The other boil on my backside arose when I finally unpacked everything and lo and behold, my brand spanking new laser printer is not here yet. I checked tracking and it won't arrive until Tuesday. Which no one bothered to tell me, damn it. Of course, I just assumed it was under the tower in the really really BIG box, but then, my depth perception has always sucked.

As Lady Catherine de Burgh would sniff, I am Most Seriously Displeased.
 
Sunday, December 09, 2001
  The children and I have decorated the house, put up the tree, hung the ornaments, strung the lights, and went through three stores to find the right edible ornaments to finish the job (saves on storage, we eat half the stuff on the tree, I don't have to repack it in January.) The small of my back is a Gordian knot, I have a huge headache, and my kids are happy. They're worth every minute of aggravation. 
 

Still not up and running


I had to make some furniture rearrangements and I promised the kids we'd decorate the house today, so the new computer is still not online. After opening all the boxes I'm more intimidated than ever. Who thinks of all this stuff? Necessity has dragged me kicking and screaming into the realm of CD burners and talking software and I resent it so much I could take a sledgehammer to the damn thing. Would be a very expensive temper tantrum, though. Maybe I'll beat up a pillow.

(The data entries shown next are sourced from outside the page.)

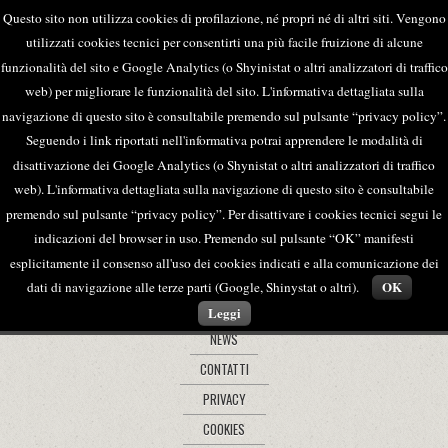
Questo sito non utilizza cookies di profilazione, né propri né di altri siti. Vengono
utilizzati cookies tecnici per consentirti una più facile fruizione di alcune
funzionalità del sito e Google Analytics (o Shyinistat o altri analizzatori di traffico
web) per migliorare le funzionalità del sito. L'informativa dettagliata sulla
navigazione di questo sito è consultabile premendo sul pulsante “privacy policy”.
Seguendo i link riportati nell'informativa potrai apprendere le modalità di
disattivazione dei Google Analytics (o Shynistat o altri analizzatori di traffico
E.
INFO@MABCANTU.COM |
T.
+39 031
web). L'informativa dettagliata sulla navigazione di questo sito è consultabile
73.15.05
premendo sul pulsante “privacy policy”. Per disattivare i cookies tecnici segui le
indicazioni del browser in uso. Premendo sul pulsante “OK” manifesti
esplicitamente il consenso all'uso dei cookies indicati e alla comunicazione dei
AZIENDA
OK
dati di navigazione alle terze parti (Google, Shinystat o altri).
PRODOTTI
Leggi
NEWS
CONTATTI
PRIVACY
COOKIES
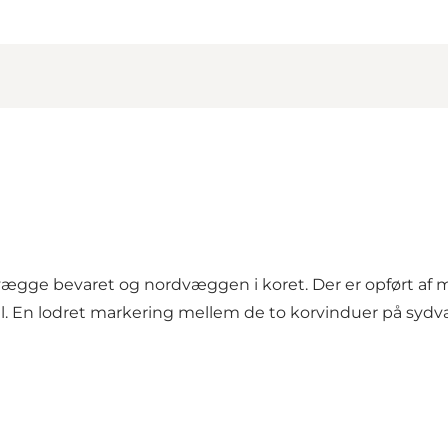
vægge bevaret og nordvæggen i koret. Der er opført af 
til. En lodret markering mellem de to korvinduer på sydv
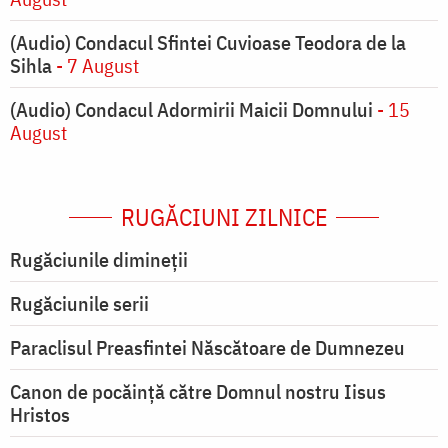
(Audio) Condacul Sfintei Cuvioase Teodora de la
Sihla
- 7 August
(Audio) Condacul Adormirii Maicii Domnului
- 15
August
RUGĂCIUNI ZILNICE
Rugăciunile dimineții
Rugăciunile serii
Paraclisul Preasfintei Născătoare de Dumnezeu
Canon de pocăință către Domnul nostru Iisus
Hristos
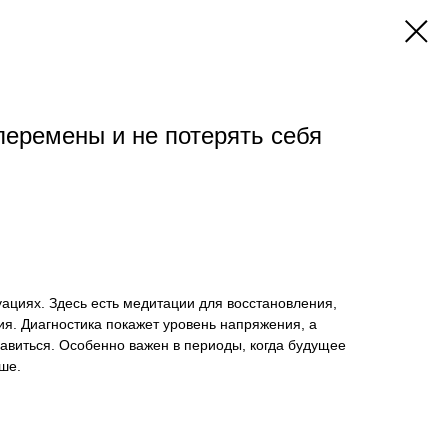
перемены и не потерять себя
уациях. Здесь есть медитации для восстановления,
ния. Диагностика покажет уровень напряжения, а
авиться. Особенно важен в периоды, когда будущее
ьше.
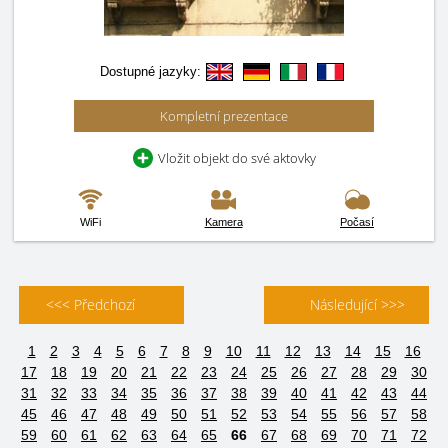
Dostupné jazyky:
Kompletní prezentace
Vložit objekt do své aktovky
WiFi
Kamera
Počasí
<<< Předchozí
Následující >>>
1
2
3
4
5
6
7
8
9
10
11
12
13
14
15
16
17
18
19
20
21
22
23
24
25
26
27
28
29
30
31
32
33
34
35
36
37
38
39
40
41
42
43
44
45
46
47
48
49
50
51
52
53
54
55
56
57
58
59
60
61
62
63
64
65
66
67
68
69
70
71
72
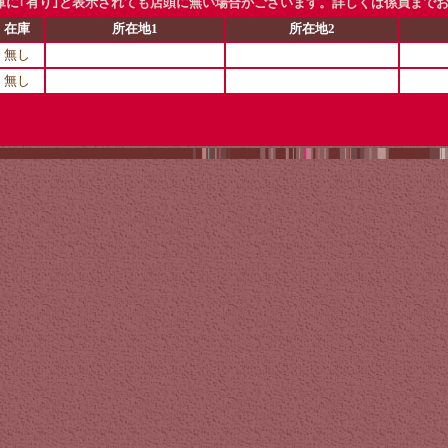
に｢有り｣と表示されても店頭に無い場合がございます。詳しくは係員まで
在庫
所在地1
所在地2
無し
無し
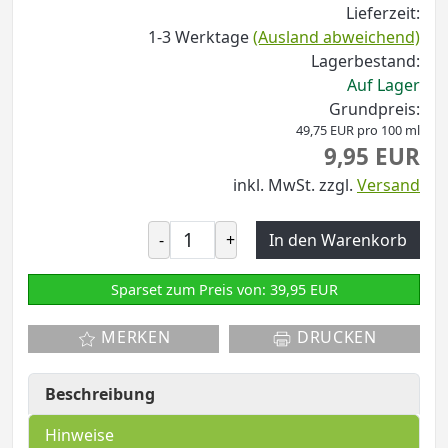
Lieferzeit:
1-3 Werktage
(Ausland abweichend)
Lagerbestand:
Auf Lager
Grundpreis:
49,75 EUR pro 100 ml
9,95 EUR
inkl. MwSt.
zzgl.
Versand
-
+
In den Warenkorb
Sparset zum Preis von: 39,95 EUR
MERKEN
DRUCKEN
Beschreibung
Hinweise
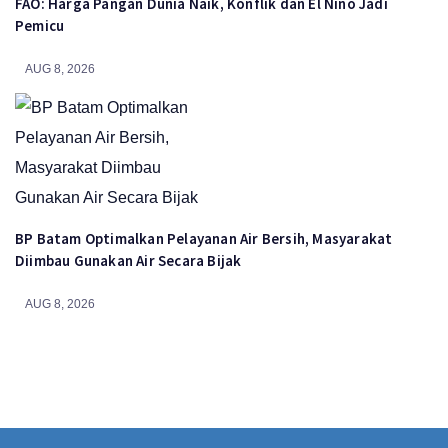
FAO: Harga Pangan Dunia Naik, Konflik dan El Nino Jadi
Pemicu
AUG 8, 2026
BP Batam Optimalkan Pelayanan Air Bersih, Masyarakat
Diimbau Gunakan Air Secara Bijak
AUG 8, 2026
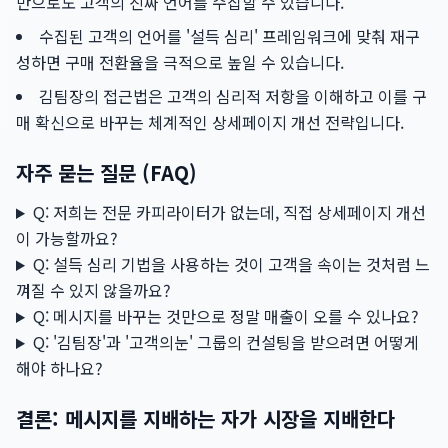
만으로도 고객의 진짜 언어를 수집할 수 있습니다.
수집된 고객의 언어를 '설득 심리' 프레임워크에 맞춰 재구
성하면 구매 전환율을 극적으로 높일 수 있습니다.
김팀장의 접근법은 고객의 심리적 저항을 이해하고 이를 구
매 확신으로 바꾸는 체계적인 상세페이지 개선 전략입니다.
자주 묻는 질문 (FAQ)
Q: 저희는 전문 카피라이터가 없는데, 직접 상세페이지 개선
이 가능할까요?
Q: 설득 심리 기법을 사용하는 것이 고객을 속이는 것처럼 느
껴질 수 있지 않을까요?
Q: 메시지를 바꾸는 것만으로 정말 매출이 오를 수 있나요?
Q: '김팀장'과 '고객의눈' 그룹의 컨설팅을 받으려면 어떻게
해야 하나요?
결론: 메시지를 지배하는 자가 시장을 지배한다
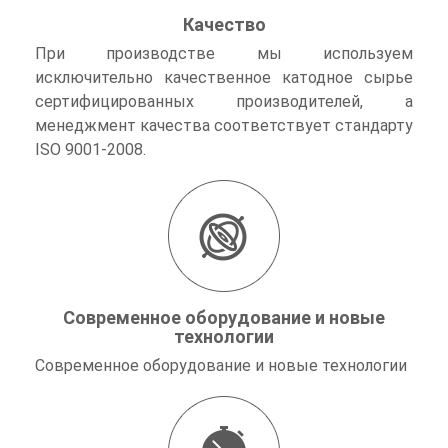
Качество
При производстве мы используем
исключительно качественное катодное сырье
сертифицированных производителей, а
менеджмент качества соответствует стандарту
ISO 9001-2008.
Современное оборудование и новые
технологии
Современное оборудование и новые технологии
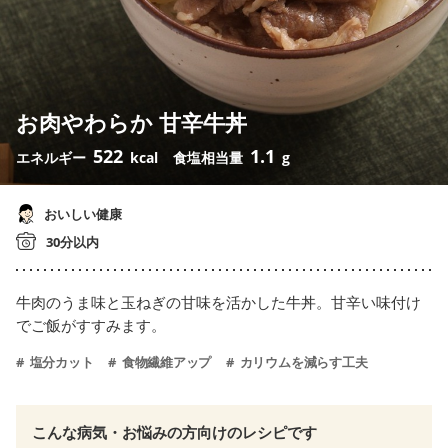
お肉やわらか 甘辛牛丼
522
1.1
エネルギー
kcal
食塩相当量
g
おいしい健康
30分以内
牛肉のうま味と玉ねぎの甘味を活かした牛丼。甘辛い味付け
でご飯がすすみます。
塩分カット
食物繊維アップ
カリウムを減らす工夫
こんな病気・お悩みの方向けのレシピです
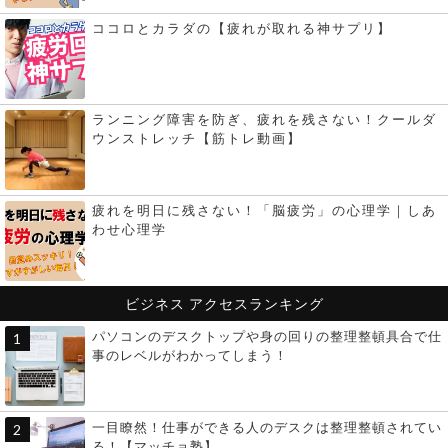
ココロとカラダの【疲れが取れる神サプリ】
ランニング障害を防ぎ、疲れを残さない！クールダ
ウンストレッチ【筋トレ動画】
疲れを明日に残さない！「脳疲労」の心理学｜しあ
わせ心理学
ビジネス
アクセスランキング
パソコンのデスクトップや身の回りの整理整頓具合で仕
事のレベルがわかってしまう！
一目瞭然！仕事ができる人のデスクは整理整頓されてい
る！【マッチョ塾】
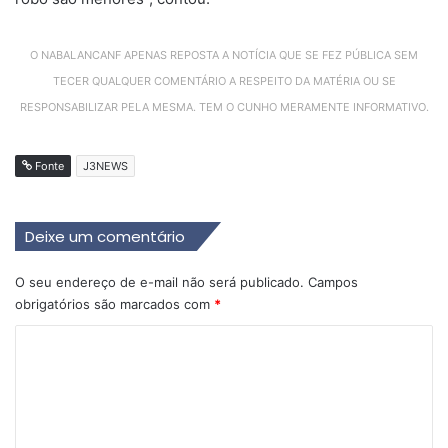
O NABALANCANF APENAS REPOSTA A NOTÍCIA QUE SE FEZ PÚBLICA SEM
TECER QUALQUER COMENTÁRIO A RESPEITO DA MATÉRIA OU SE
RESPONSABILIZAR PELA MESMA. TEM O CUNHO MERAMENTE INFORMATIVO.
Fonte
J3NEWS
Deixe um comentário
O seu endereço de e-mail não será publicado.
Campos
obrigatórios são marcados com
*
C
o
m
e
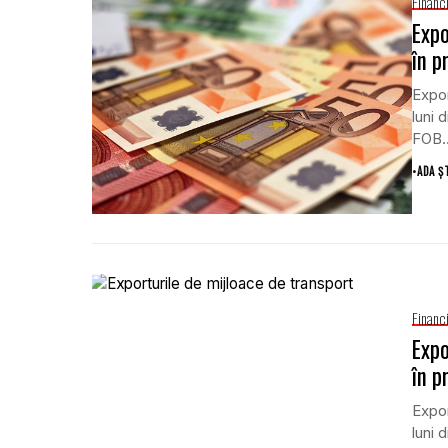
Financ
Expo
în p
Expor
luni 
FOB..
•
ADA Ș
Financ
Expo
în p
Expor
luni 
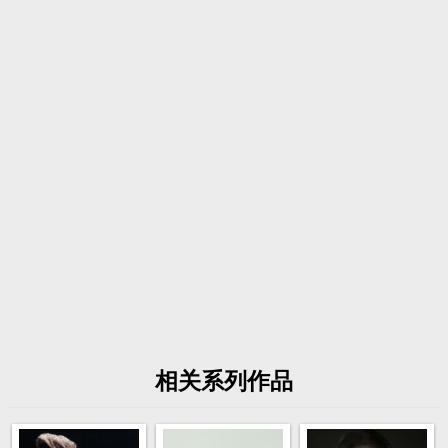
相关系列作品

On a side note, someone accused me via hate e-mail of lifting a name from Robert Heinlein's works, which I have never read. I don't intend to read them; they sound really dull. (I did see StarShip Troopers the movie, which I thought was juvenile and lame, although the bugs were promising.) So, for the record, "Rico" is a phoenetic diminutive form of Jericho. As in take off the "Je" and you're left with "rico." I didn't know the character's last name from the movie -- I can't remember his first name, that's how memorable that silly flick was. I was not spitting on the Rico from Starship Troopers, and I was not dissing Yet Another Sacred Cow of SF. And I'm sorry someone compared me to Heinlein in whatever review it was, because it has created nothing but headaches for me.